■ **EXERCISE DIRECTIONS**
The expected answer is the set of lines in the data below between the line holding "Выполняете ли вы ремонт для юридических" and the line holding "и самовыдвиженец. По", inclusive, written out exactly.

Excerpts from a dataset
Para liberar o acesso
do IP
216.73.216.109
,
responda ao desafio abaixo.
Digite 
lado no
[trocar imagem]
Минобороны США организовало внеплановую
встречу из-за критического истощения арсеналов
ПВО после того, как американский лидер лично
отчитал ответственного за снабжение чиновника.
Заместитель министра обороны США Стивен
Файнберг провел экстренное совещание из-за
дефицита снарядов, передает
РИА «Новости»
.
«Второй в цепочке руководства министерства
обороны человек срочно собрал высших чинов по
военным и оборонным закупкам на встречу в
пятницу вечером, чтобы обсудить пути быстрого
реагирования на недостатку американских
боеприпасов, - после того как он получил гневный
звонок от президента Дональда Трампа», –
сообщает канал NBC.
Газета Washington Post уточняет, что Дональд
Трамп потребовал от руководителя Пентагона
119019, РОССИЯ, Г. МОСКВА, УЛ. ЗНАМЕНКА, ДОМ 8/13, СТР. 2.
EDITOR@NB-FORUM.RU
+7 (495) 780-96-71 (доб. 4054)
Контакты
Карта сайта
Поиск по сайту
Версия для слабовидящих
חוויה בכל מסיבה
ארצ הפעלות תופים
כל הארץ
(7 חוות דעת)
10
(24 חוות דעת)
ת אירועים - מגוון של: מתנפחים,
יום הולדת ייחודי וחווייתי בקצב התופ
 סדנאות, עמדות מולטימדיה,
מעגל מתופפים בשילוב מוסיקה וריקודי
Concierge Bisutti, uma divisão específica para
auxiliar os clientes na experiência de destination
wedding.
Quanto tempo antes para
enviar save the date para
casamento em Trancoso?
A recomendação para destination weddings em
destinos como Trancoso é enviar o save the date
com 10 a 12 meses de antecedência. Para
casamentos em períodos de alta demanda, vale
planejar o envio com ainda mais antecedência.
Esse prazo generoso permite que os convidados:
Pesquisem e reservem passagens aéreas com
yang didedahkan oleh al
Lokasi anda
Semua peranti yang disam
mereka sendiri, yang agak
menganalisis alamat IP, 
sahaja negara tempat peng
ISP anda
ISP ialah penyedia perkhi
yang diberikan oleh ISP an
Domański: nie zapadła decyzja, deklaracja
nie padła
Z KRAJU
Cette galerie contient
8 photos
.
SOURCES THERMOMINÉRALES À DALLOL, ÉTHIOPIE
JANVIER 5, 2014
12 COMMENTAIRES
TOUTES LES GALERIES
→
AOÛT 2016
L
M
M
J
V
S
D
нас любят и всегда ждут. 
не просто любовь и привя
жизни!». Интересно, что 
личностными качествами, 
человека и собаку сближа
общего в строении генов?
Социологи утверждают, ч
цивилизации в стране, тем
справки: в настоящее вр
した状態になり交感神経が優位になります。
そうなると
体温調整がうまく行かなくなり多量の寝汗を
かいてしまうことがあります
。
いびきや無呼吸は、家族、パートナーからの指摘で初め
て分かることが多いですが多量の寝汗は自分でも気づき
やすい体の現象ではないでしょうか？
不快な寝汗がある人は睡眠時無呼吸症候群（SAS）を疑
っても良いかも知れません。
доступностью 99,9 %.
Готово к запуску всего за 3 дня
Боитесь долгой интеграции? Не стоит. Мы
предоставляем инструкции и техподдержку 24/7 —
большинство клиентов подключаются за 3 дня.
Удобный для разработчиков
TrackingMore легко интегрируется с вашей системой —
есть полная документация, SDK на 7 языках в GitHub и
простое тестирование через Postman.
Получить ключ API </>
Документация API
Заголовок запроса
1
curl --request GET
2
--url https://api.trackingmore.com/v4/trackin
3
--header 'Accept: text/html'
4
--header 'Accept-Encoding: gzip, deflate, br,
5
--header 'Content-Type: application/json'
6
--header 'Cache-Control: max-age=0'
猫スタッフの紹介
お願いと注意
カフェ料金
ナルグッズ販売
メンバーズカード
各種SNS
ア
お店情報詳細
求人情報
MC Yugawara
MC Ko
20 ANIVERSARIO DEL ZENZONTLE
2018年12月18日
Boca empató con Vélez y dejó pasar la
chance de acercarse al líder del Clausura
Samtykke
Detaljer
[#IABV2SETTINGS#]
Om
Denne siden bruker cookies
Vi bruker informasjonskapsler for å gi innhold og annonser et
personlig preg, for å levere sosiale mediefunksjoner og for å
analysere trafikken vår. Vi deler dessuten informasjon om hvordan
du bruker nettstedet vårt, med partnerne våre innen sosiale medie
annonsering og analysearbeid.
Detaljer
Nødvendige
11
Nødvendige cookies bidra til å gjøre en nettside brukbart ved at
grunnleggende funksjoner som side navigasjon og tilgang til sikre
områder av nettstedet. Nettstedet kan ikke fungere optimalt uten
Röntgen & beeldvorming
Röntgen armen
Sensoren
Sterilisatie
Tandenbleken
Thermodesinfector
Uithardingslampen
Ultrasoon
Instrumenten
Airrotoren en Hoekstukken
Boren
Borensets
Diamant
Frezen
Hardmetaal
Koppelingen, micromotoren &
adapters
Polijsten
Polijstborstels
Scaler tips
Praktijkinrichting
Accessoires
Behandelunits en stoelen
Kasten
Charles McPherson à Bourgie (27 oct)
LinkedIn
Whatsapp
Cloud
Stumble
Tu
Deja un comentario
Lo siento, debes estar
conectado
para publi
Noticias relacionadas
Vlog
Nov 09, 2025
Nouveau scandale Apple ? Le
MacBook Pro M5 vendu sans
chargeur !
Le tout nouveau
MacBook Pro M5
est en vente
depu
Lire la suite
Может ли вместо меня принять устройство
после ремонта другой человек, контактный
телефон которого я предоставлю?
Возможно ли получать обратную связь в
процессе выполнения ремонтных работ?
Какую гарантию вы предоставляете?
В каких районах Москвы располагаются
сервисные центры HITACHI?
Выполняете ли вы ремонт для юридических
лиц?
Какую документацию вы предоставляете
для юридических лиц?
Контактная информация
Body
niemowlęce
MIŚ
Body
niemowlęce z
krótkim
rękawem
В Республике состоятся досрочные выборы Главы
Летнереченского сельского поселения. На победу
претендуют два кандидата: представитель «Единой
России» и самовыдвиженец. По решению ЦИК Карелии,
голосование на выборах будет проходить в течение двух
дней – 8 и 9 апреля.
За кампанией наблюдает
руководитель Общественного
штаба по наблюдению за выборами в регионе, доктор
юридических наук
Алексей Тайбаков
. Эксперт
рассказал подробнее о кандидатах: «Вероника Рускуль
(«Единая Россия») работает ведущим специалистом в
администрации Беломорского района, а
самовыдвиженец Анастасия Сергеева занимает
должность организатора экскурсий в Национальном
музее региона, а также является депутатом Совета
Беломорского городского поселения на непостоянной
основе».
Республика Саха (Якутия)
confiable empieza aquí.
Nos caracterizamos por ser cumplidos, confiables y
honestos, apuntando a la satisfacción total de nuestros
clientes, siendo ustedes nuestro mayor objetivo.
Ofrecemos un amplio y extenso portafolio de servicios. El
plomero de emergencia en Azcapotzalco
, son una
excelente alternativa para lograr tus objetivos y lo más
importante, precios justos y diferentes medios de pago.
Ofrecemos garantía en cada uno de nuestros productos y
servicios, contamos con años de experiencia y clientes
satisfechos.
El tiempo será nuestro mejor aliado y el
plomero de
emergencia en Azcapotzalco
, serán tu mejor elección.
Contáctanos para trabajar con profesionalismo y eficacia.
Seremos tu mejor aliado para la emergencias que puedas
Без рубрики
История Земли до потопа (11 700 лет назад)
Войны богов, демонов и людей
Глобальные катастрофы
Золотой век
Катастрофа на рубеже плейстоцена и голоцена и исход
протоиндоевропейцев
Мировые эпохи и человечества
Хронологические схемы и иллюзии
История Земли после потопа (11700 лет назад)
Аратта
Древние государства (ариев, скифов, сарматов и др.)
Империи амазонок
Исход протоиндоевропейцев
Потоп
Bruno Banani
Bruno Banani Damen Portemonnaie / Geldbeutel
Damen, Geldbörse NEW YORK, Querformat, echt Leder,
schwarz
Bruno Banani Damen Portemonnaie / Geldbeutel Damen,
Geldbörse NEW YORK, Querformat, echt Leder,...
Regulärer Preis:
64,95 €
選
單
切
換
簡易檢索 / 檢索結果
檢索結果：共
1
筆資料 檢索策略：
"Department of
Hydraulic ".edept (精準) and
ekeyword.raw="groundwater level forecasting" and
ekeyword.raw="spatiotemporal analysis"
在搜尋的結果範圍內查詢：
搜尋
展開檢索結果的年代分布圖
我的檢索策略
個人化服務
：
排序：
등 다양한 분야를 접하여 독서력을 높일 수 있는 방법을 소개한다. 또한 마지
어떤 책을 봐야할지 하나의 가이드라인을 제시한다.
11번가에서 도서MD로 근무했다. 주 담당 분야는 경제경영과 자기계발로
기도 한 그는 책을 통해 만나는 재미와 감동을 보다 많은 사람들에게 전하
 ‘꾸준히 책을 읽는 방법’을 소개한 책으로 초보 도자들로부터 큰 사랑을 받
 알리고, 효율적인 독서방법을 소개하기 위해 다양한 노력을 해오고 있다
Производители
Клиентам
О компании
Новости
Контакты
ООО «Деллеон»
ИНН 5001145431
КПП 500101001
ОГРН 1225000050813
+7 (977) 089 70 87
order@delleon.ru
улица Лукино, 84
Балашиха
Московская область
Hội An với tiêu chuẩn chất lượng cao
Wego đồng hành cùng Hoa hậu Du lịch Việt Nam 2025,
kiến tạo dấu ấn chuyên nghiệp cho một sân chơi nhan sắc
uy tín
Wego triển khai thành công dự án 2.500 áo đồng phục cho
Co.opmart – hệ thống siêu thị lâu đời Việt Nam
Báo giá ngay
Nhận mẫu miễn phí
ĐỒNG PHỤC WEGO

■ **RESPONSE TO THE TASK**
Выполняете ли вы ремонт для юридических
лиц?
Какую документацию вы предоставляете
для юридических лиц?
Контактная информация
Body
niemowlęce
MIŚ
Body
niemowlęce z
krótkim
rękawem
В Республике состоятся досрочные выборы Главы
Летнереченского сельского поселения. На победу
претендуют два кандидата: представитель «Единой
России» и самовыдвиженец. По решению ЦИК Карелии,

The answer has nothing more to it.